2. Ia adalah orang yang seakan-akan mabuk dan beringas apabila menghadapi
berbagai rintangan yang akan menghambat kemajuan kerajaan. Sungguh
merupakan pilihan nama yang tepat dan agaknya nama itu telah dipikirkan
masak-masak maknanya sebelum dipakai untuk nama dirinya. [22]
Dalam prasasti Gajah Mada diketahui julukan lain beliau, yaitu Rakryan Mapatih Jirnnodhara.
Mungkin nama itu hanya sekadar gelaran bagi Gajah Mada, tetapi dapat pula dipandang
sebagai nama resminya.
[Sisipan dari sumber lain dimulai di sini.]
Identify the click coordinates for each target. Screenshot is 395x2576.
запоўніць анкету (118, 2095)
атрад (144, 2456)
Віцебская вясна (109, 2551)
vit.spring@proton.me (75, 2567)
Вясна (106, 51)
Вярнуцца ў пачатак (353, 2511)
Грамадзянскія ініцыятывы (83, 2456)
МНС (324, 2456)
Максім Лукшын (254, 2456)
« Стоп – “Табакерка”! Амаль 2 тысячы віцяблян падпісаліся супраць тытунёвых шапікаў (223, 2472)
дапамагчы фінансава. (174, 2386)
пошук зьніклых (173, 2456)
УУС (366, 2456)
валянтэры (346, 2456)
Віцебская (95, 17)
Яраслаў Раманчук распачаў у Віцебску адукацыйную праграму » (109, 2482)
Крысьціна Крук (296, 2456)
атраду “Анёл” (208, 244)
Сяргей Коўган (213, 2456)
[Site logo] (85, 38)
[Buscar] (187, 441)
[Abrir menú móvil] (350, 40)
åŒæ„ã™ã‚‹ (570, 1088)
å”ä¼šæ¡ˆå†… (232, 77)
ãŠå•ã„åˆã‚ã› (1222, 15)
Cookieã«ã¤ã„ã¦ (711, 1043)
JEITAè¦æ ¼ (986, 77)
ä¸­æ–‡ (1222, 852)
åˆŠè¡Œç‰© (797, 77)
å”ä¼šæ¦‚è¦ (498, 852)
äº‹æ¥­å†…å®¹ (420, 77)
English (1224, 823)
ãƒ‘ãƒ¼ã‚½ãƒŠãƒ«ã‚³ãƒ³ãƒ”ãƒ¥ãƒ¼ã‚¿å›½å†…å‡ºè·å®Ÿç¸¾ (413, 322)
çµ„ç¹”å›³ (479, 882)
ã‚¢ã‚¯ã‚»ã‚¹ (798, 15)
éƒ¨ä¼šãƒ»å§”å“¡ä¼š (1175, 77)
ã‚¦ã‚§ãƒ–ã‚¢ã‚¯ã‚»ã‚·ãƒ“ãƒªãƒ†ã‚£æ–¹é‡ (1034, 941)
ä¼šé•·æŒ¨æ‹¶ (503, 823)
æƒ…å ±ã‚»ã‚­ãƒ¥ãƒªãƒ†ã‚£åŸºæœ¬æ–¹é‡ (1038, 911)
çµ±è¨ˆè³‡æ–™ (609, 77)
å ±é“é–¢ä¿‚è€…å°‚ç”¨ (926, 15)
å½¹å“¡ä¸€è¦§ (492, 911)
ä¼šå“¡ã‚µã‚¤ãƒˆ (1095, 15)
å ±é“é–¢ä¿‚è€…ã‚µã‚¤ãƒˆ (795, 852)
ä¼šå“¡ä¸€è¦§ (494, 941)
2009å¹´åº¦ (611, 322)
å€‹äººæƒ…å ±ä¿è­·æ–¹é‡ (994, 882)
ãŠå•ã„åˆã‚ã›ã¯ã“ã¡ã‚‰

Arti kata Jirnnodhara adalah "pembangun sesuatu yang baru" atau
"pemugar sesuatu yang telah runtuh/rusak". Dalam pengertian harfiah Gajah Mada adalah
pembangun caitya bagi Kertanegara yang semula belum ada. Dalam pengertian kiasan ia
dapat dipandang sebagai pemugar dan penerus gagasan Kertanegara dalam
konsep Dwipantara Mandala.[23]

Lahirnya Gajah Mada[sunting | sunting sumber]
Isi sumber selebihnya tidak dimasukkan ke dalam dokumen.